Além da autuação aplicada ao condutor, o veículo pode ser retido para vistoria, dependendo das circunstâncias da abordagem. E para quem está na fase de Permissão Para Dirigir (PPD), o impacto é ainda mais severo, já que qualquer infração grave ou gravíssima pode resultar em cassação imediata da habilitação. Entender o que caracteriza uma infração gravíssima é o primeiro passo para saber o que está em jogo.
Qual o valor da multa e quantos pontos gera na CNH?
A infração por avanço de sinal vermelho, classificada como gravíssima, gera 7 pontos na CNH e multa cujo valor base, previsto no CTB, é de R$ 293,47. Esse valor pode ser majorado dependendo do órgão autuador e da reincidência.
Os 7 pontos são suficientes para comprometer significativamente o saldo da carteira de motoristas que já acumularam outras infrações. O limite para habilitados definitivos é de 40 pontos em 12 meses antes de haver risco de suspensão, mas esse limite cai para 20 pontos quando há infrações graves ou gravíssimas no histórico.
Para quem ainda está na PPD, a situação é mais crítica. Qualquer infração gravíssima isolada já é motivo suficiente para cassação da permissão, obrigando o condutor a reiniciar todo o processo de habilitação.
- Classificação: Gravíssima
- Pontos na CNH: 7
- Multa base: R$ 293,47
- Medida administrativa: Retenção do veículo (em alguns casos)
Vale lembrar que infrações de categorias diferentes geram pontuações distintas na CNH, e o acúmulo pode acontecer mais rápido do que o motorista percebe.
Entenda a penalidade do Artigo 208 do CTB
O Artigo 208 do Código de Trânsito Brasileiro é a base legal que fundamenta a autuação por avanço de sinal vermelho. Ele prevê, além da multa, a possibilidade de retenção do veículo para regularização, caso o condutor seja flagrado por agente de trânsito presencialmente.
A penalidade se aplica a qualquer tipo de semáforo com luz vermelha acesa, incluindo semáforos de pedestres, de obras, de regulação de fluxo em vias expressas e de cruzamentos com sinalização horizontal de linha de retenção.
Um ponto importante que muitos desconhecem: a infração é do condutor, não do veículo. Isso significa que, se o proprietário não era quem dirigia no momento da flagrância, ele pode indicar o real infrator para que os pontos sejam transferidos para a CNH correta. Essa é uma das possibilidades de defesa que devem ser consideradas antes de simplesmente pagar a multa.
O artigo também é aplicado em conjunto com outros dispositivos quando há acidente decorrente do avanço, o que pode agravar consideravelmente as consequências legais para o condutor.

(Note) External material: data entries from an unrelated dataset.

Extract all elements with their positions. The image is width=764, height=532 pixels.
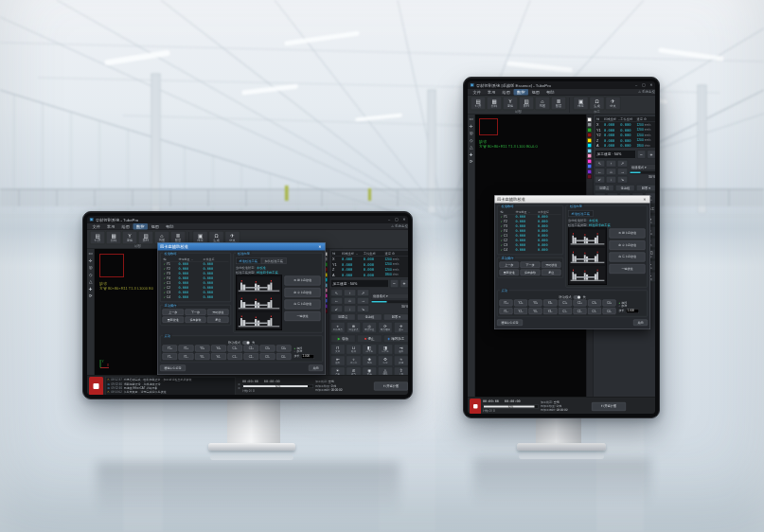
jog-arrow-button[interactable]: ↗ — [617, 160, 628, 168]
toolbar-button[interactable]: ▤打开 — [90, 231, 105, 244]
color-swatch[interactable] — [588, 144, 593, 149]
wizard-step-button[interactable]: 一键校准 — [285, 311, 321, 321]
drawing-tool-icon[interactable]: ◎ — [89, 266, 93, 271]
jog-arrow-button[interactable]: ↑ — [606, 160, 616, 168]
function-button[interactable]: ⊔松开 — [346, 345, 362, 355]
emergency-stop-button[interactable] — [89, 377, 103, 395]
nav-button[interactable]: 走边框 — [357, 314, 382, 321]
jog-arrow-button[interactable]: ↖ — [330, 290, 343, 297]
manual-operation-button[interactable]: 下一步 — [521, 262, 541, 269]
toolbar-button[interactable]: ≣图层 — [551, 97, 566, 110]
manual-operation-button[interactable]: 复位 — [542, 270, 561, 276]
menu-item[interactable]: 视图 — [528, 89, 543, 95]
operation-button[interactable]: ✈空走 — [394, 322, 408, 333]
drawing-tool-icon[interactable]: ✛ — [89, 258, 93, 263]
axis-jog-button[interactable]: Y4+ — [543, 300, 557, 307]
speed-slider[interactable] — [371, 301, 408, 304]
maximize-button[interactable]: ▢ — [394, 218, 400, 222]
axis-jog-button[interactable]: C1+ — [559, 300, 572, 307]
axis-jog-button[interactable]: C3− — [260, 353, 275, 360]
axis-jog-button[interactable]: C1+ — [227, 346, 242, 352]
operation-button[interactable]: ⌖工作原点 — [330, 322, 345, 333]
dialog-close-button[interactable]: 关闭 — [309, 365, 323, 372]
toolbar-button[interactable]: Ω生成 — [590, 97, 605, 110]
jog-arrow-button[interactable]: ↗ — [357, 290, 369, 297]
jog-arrow-button[interactable]: ↑ — [344, 290, 356, 297]
axis-jog-button[interactable]: Y2+ — [179, 346, 194, 352]
toolbar-button[interactable]: ▦排样 — [106, 231, 121, 244]
close-button[interactable]: ✕ — [649, 83, 655, 88]
dialog-close-button[interactable]: 关闭 — [633, 320, 648, 327]
axis-jog-button[interactable]: Y2+ — [514, 300, 527, 307]
wizard-step-button[interactable]: ② 中卡盘校准 — [285, 288, 321, 297]
axis-jog-button[interactable]: Y4− — [543, 308, 557, 314]
function-button[interactable]: ⇥送料 — [394, 345, 408, 355]
axis-jog-button[interactable]: Y4− — [211, 353, 226, 360]
axis-jog-button[interactable]: Y3+ — [195, 346, 210, 352]
jog-mode-radio[interactable]: ○步进 — [619, 305, 646, 309]
jog-arrow-button[interactable]: ⌂ — [606, 168, 616, 176]
manual-operation-button[interactable]: 重新校准 — [163, 317, 184, 324]
speed-plus-button[interactable]: + — [400, 279, 409, 288]
axis-jog-button[interactable]: Y3− — [529, 308, 542, 314]
operation-button[interactable]: ⊕定位零点 — [346, 322, 361, 333]
manual-operation-button[interactable]: 重新校准 — [500, 270, 520, 276]
color-swatch[interactable] — [588, 175, 593, 180]
axis-jog-button[interactable]: C4+ — [602, 300, 615, 307]
function-button[interactable]: ☀点射 — [330, 367, 346, 376]
jog-arrow-button[interactable]: → — [357, 297, 369, 305]
function-button[interactable]: ◧前卡盘 — [362, 345, 377, 355]
emergency-stop-button[interactable] — [470, 399, 481, 414]
tab-standard-fixture[interactable]: 标准校准工装 — [236, 257, 261, 264]
jog-arrow-button[interactable]: ← — [595, 168, 605, 176]
drawing-tool-icon[interactable]: ◇ — [470, 138, 472, 143]
tab-standard-fixture[interactable]: 标准校准工装 — [568, 210, 594, 217]
wizard-step-button[interactable]: ① 前卡盘校准 — [285, 276, 321, 286]
maximize-button[interactable]: ▢ — [641, 83, 648, 88]
manual-operation-button[interactable]: 开始校准 — [542, 262, 561, 269]
dialog-close-icon[interactable]: ✕ — [642, 197, 648, 202]
jog-arrow-button[interactable]: ↓ — [606, 176, 616, 184]
axis-jog-button[interactable]: Y1− — [163, 353, 178, 360]
axis-jog-button[interactable]: C4− — [276, 353, 292, 360]
menu-item[interactable]: 文件 — [89, 223, 104, 229]
axis-jog-button[interactable]: Y1− — [500, 308, 513, 314]
menu-item[interactable]: 常用 — [485, 89, 500, 95]
color-swatch[interactable] — [588, 159, 593, 164]
nav-button[interactable]: 回原点 — [330, 314, 356, 321]
jog-arrow-button[interactable]: ↓ — [344, 306, 356, 313]
color-swatch[interactable] — [588, 123, 593, 128]
drawing-tool-icon[interactable]: ✛ — [470, 124, 473, 129]
dialog-close-icon[interactable]: ✕ — [317, 244, 323, 249]
axis-jog-button[interactable]: Y2− — [514, 308, 527, 314]
jog-arrow-button[interactable]: ⌂ — [344, 297, 356, 305]
axis-jog-button[interactable]: C2+ — [243, 346, 258, 352]
axis-jog-button[interactable]: Y3− — [195, 353, 210, 360]
axis-jog-button[interactable]: C1− — [227, 353, 242, 360]
toolbar-button[interactable]: ⌂视图 — [535, 97, 550, 110]
toolbar-button[interactable]: Ｙ变换 — [122, 231, 137, 244]
speed-plus-button[interactable]: + — [648, 151, 656, 159]
drawing-tool-icon[interactable]: ✚ — [470, 152, 473, 157]
speed-minus-button[interactable]: − — [390, 279, 399, 288]
drawing-tool-icon[interactable]: ⟳ — [89, 294, 93, 299]
linkage-toggle[interactable] — [573, 295, 580, 299]
function-button[interactable]: ≈跟随 — [394, 356, 408, 366]
color-swatch[interactable] — [588, 154, 593, 159]
axis-jog-button[interactable]: C4− — [602, 308, 615, 314]
close-button[interactable]: ✕ — [401, 218, 408, 222]
axis-jog-button[interactable]: C1− — [559, 308, 572, 314]
jog-arrow-button[interactable]: ↙ — [595, 176, 605, 184]
manual-operation-button[interactable]: 上一步 — [163, 310, 184, 316]
manual-operation-button[interactable]: 保存参数 — [185, 317, 205, 324]
function-button[interactable]: ⊓夹紧 — [330, 345, 346, 355]
open-monitor-button[interactable]: 打开监控图 — [592, 402, 626, 411]
toolbar-button[interactable]: Ｙ变换 — [503, 97, 518, 110]
speed-minus-button[interactable]: − — [637, 151, 646, 159]
color-swatch[interactable] — [588, 133, 593, 138]
operation-button[interactable]: ⟳断点继续 — [378, 322, 392, 333]
axis-jog-button[interactable]: C4+ — [276, 346, 292, 352]
color-swatch[interactable] — [588, 149, 593, 153]
function-button[interactable]: ◉红光 — [362, 367, 377, 376]
drawing-tool-icon[interactable]: ▭ — [89, 252, 93, 257]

Existe tolerância para furar o sinal vermelho à noite?
Não. O CTB não prevê nenhuma tolerância legal para o avanço de sinal vermelho em qualquer horário, incluindo a madrugada ou períodos de baixo fluxo de veículos. A infração continua sendo gravíssima independentemente da hora em que ocorre.
O que pode variar à noite é apenas a presença de fiscalização eletrônica ativa e a probabilidade de abordagem por agentes. Mas isso é uma questão operacional, não uma permissão legal. Se o radar estiver funcionando ou se houver uma blitz no local, a multa será aplicada normalmente.
Alguns municípios adotam uma abordagem diferente: ao invés de semáforos funcionando normalmente à noite, convertem o sinal para o modo intermitente. Nesse caso, o semáforo pisca em amarelo, o que exige apenas atenção redobrada e preferência para quem já está no cruzamento, sem a obrigação de parada total. Mas se o semáforo estiver com o vermelho fixo aceso, a regra vale sem exceção.
Motoristas que avançam o vermelho durante a madrugada por achar que não há risco assumem uma responsabilidade civil e criminal muito maior em caso de acidente, já que a infração intencional pode ser considerada agravante.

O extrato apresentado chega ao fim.